» RECORDED INFORMATION:

--------

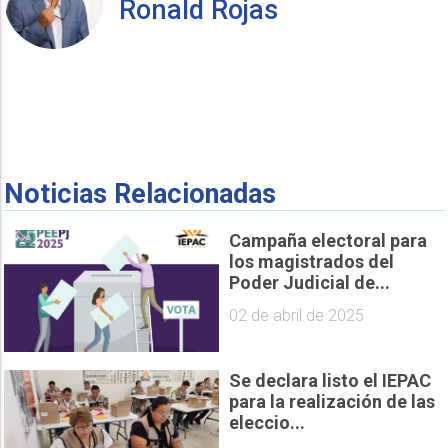
Ronald Rojas
Noticias Relacionadas
Campaña electoral para
los magistrados del
Poder Judicial de...
02 de abril de 2025
Se declara listo el IEPAC
para la realización de las
eleccio...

--------

» WHAT TO WORK ON:
From the line with "Poder Judicial de..." to the final line of the listing, write out each line unchanged. Add nothing.

» FINISHED EXERCISE:
Poder Judicial de...
02 de abril de 2025
Se declara listo el IEPAC
para la realización de las
eleccio...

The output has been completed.